Fix CodeQL SM02986: char* to wchar_t* cast warning in PythonParam#86
Fix CodeQL SM02986: char* to wchar_t* cast warning in PythonParam#86
Conversation
There was a problem hiding this comment.
Pull request overview
Updates PythonStringParam<wchar_t>::RetrieveValueAndStrLenInd to address a CodeQL warning around reinterpreting UTF-16 bytes as a wide-character pointer by adding explanatory comments, a CodeQL suppression, and a compile-time assertion.
Changes:
- Added explanatory comments describing
PyUnicode_AsUTF16StringUTF-16/BOM behavior. - Added a
static_assertintended as a compile-time safety guard. - Added an inline CodeQL suppression comment for SM02986 with justification.
Comments suppressed due to low confidence (1)
language-extensions/python/src/PythonParam.cpp:357
PyUnicode_GET_LENGTHreturns the number of Unicode code points, not the number of UTF-16 code units.
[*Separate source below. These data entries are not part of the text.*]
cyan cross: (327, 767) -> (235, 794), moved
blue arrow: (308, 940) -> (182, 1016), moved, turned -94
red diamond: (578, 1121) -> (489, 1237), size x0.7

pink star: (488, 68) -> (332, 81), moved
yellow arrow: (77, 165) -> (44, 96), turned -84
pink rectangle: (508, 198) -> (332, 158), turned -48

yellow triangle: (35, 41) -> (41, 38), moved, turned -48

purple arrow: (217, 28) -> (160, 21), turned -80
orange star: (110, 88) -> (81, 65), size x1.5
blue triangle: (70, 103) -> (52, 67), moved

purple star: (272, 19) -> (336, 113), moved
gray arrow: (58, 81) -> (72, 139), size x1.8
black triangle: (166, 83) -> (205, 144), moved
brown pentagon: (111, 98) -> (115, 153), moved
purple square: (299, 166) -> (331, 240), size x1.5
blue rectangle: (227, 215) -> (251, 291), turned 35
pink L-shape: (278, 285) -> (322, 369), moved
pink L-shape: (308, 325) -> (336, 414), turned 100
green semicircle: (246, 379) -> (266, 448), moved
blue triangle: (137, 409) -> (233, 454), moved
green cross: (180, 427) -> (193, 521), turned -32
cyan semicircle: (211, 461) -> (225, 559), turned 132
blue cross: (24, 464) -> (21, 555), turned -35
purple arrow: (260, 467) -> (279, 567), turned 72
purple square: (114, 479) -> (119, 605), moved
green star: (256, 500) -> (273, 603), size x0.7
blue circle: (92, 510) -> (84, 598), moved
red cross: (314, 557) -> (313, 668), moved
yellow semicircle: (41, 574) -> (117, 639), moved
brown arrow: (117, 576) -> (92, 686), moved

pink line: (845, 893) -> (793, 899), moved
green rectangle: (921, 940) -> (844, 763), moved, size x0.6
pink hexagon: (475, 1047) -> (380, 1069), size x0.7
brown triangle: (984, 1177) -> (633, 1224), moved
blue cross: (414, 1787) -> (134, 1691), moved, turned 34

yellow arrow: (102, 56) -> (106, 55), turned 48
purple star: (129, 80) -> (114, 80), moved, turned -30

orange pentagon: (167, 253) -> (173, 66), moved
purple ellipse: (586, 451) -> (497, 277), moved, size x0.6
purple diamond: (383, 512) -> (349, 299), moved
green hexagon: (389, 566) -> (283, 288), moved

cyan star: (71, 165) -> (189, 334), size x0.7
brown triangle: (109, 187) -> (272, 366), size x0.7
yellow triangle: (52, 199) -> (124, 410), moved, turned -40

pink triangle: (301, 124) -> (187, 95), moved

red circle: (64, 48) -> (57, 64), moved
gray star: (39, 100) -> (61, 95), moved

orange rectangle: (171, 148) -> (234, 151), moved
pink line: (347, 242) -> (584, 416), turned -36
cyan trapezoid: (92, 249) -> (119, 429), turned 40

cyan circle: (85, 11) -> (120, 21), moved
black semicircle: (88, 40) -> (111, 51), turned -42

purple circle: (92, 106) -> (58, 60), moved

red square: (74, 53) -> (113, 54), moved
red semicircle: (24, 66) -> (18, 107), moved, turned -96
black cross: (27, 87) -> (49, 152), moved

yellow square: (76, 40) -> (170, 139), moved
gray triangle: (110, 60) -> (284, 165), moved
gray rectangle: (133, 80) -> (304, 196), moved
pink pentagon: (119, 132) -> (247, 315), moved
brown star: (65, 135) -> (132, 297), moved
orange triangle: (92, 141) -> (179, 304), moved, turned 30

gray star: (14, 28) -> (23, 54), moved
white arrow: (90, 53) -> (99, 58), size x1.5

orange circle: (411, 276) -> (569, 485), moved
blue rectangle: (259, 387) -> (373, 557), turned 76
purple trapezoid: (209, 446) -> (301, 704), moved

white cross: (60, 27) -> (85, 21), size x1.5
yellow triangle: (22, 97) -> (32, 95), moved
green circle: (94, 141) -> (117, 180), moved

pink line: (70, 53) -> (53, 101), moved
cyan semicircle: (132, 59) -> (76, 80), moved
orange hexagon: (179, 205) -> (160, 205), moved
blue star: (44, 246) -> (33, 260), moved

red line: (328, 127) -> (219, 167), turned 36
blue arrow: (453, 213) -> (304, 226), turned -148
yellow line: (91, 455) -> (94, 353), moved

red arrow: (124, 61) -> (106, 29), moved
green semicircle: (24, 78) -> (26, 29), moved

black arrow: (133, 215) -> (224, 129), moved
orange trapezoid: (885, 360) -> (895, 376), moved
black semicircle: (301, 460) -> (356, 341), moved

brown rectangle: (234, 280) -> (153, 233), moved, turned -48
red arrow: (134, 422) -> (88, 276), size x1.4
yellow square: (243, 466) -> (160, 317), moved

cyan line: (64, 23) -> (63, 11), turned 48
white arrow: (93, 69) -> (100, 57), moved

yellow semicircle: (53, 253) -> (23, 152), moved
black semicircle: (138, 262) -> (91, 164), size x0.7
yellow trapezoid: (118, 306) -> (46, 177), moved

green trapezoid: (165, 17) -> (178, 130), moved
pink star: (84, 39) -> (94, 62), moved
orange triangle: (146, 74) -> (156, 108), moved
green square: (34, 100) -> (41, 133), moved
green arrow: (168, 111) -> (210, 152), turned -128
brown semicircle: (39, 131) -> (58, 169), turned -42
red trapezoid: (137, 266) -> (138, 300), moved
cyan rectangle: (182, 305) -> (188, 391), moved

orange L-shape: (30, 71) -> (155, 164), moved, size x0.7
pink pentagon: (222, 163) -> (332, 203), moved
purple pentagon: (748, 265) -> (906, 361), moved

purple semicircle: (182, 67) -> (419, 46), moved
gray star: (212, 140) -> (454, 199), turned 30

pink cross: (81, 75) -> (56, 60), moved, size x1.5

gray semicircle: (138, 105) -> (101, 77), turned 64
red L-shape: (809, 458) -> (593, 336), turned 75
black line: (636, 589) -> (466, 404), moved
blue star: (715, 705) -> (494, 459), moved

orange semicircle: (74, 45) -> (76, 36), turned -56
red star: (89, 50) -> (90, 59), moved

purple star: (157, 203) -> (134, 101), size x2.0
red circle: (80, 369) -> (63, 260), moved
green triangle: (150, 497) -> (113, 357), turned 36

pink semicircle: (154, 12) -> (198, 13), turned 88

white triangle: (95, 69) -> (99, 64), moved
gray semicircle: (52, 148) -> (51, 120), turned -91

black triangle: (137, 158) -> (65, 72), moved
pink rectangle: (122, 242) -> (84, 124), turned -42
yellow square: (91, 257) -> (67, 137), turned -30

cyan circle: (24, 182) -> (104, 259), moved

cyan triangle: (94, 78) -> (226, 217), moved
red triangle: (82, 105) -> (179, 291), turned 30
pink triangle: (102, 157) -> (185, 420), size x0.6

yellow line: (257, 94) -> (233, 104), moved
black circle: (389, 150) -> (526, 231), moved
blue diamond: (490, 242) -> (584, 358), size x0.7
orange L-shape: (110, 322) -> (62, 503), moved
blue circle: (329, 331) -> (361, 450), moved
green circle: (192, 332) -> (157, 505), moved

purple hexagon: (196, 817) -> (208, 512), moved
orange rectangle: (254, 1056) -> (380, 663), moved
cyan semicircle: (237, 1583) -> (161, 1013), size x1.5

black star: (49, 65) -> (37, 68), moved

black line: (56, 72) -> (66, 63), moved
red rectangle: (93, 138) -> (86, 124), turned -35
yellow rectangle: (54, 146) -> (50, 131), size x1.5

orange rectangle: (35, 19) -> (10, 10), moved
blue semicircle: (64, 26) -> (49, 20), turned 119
For non-BMP characters (surrogate pairs),sizewill be smaller than the number of 16-bit units in thePyUnicode_AsUTF16Stringbuffer, sovector<CharType>(wData + 1, wData + 1 + size)will truncate/produce invalid UTF-16. If the intent is to copy the exact UTF-16 payload, compute the element count from the returned bytes length (minus BOM and the trailing UTF-16 NUL) rather than usingPyUnicode_GET_LENGTH.
CharType *wData = reinterpret_cast<CharType *>(utf16str); // CodeQL [SM02986]: The buffer is properly aligned (divisible by 2), already contains real UTF-16 data (SQL NVARCHAR), and we know its exact length (not relying on null termination); so treating it as wchar_t* is safe.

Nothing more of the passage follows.